Uprooting players, stripping away individual choice, why do we cheer on a system that limits personal freedoms?

Imagine this:

“Wilkins, please come into my office.”

“Yes, sir.”

“Close the door.”

“Sure. Why did you need to see me, boss?”

“Well, you’re doing a great job in accounts receivable. But so is Biggs. And, well, we need a new warehouse manager. So, I talked to my pal Dennis at Wise Solution Paper Products in Columbus. He’s going to send his warehouse manager here, he feels that he could use a fresh start in a new city. It’s tough to break this to you, but you’ve got to report to Wise Solution tomorrow at 9 a.m. Here’s a plane ticket to Toronto, you’ll connect there to Columbus.”

“But my wife has a job, here. My kids are in school.”

“I feel for you. But that’s how it is — 9 a.m. tomorrow. Columbus. Plane leaves this afternoon. Gives you enough time to pack.”

Or, maybe, this:

“Congratulations to you, finishing top of the class in law school. Also, you won the United Nations-sponsored international student debate. Your work in human-rights advocacy is internationally recognized. Now, as I present you with your degree, I just wanted to let you know that you’ll be off to Thunder Bay to work for Real Joe Injury Law.”


“Well, you’re the best law student in the program, probably the nation. So, that means the worst law firm in the country has selected you. You don’t really have a say in this. Once you work for them for a few years, you will start to get some rights. In about eight years or so you’ll have some control over where you want to live. But that’s the price you pay for being the best.”

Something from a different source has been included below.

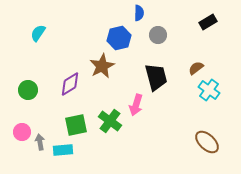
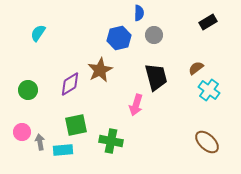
gray circle: moved 4 px left
brown star: moved 2 px left, 4 px down
green cross: moved 1 px right, 20 px down; rotated 25 degrees counterclockwise
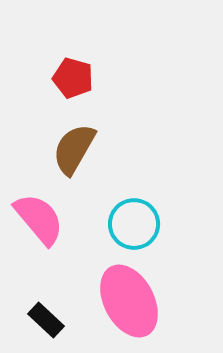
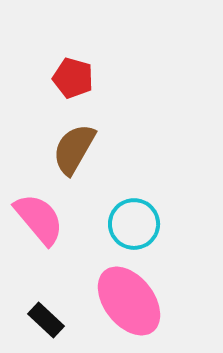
pink ellipse: rotated 10 degrees counterclockwise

Ridiculous, right? On the contrary. For North American sports fans, we live for it. We love the fact that athletes still have little control over where they play. Trade deadlines make our adrenaline flow. We follow salary caps with the same fervour as Ferengi have for the Rules of Acquisition. In the big leagues, they make millions of dollars, they don’t have a right to complain, right? And, for the star players, after several years of being at or near the top, they might be able to negotiate some no-trade clauses into their contracts.

So why is it that in North America, where we speak so much of rights to movement and self-determination, that we allow players to be traded and selected as if they were cattle at an auction on a Wednesday afternoon in Westlock?

After all, there is a salary cap. It prevents the New York Rangers from hoarding all the top-tier talent in the league. Shouldn’t the next Connor Bedard have the right to negotiate with as many teams as he and his agent want, and cut the best possible deal? If he wants to ask for $8 million a year right off the bat, why shouldn’t he? And if a team wants to dedicate that much cap space to a rookie, it should be their risk to take. Why should bad teams be rewarded for being… bad? We are told that sport is a meritocracy, but the draft is a celebration of incompetence; the worst get to the front of the line.

In the rest of the world, in the world’s biggest game, players aren’t subject to a draft. If Real Madrid wants to sign a soccer phenom that one of its scouts spotted, it can — as long as the player agrees to terms. There are some anti-trafficking laws that forbid teams from plucking underage players from other nations, but there are ways around them through multiple citizenships and grandfathered citizenship rights. When players are under contract, they can be sold, as long as they and their agents agree — and they often get percentages of the transfer fees. Basically, if you want to move a player, the player should see some money, and the player has to be involved in the process.

Players are allowed to negotiate with other teams a few months before their current contracts expire. And transfers for in-contract players can only occur in two “windows” during the year.

So why is it that in North America, we have a player-movement system that the rest of the world sees as archaic and needlessly restrictive?

Since the majority of NHL teams are based in the United States, and the league is headquartered in New York, we need to look at quirks in American law that allow for trades and the draft when, on the surface, they would be seen as anticompetitive acts. After all, the Sherman Act does not allow for any organization to restrict or place other constraints on inter-state trade. And trades and the drafts, make no bones about it, are constraints.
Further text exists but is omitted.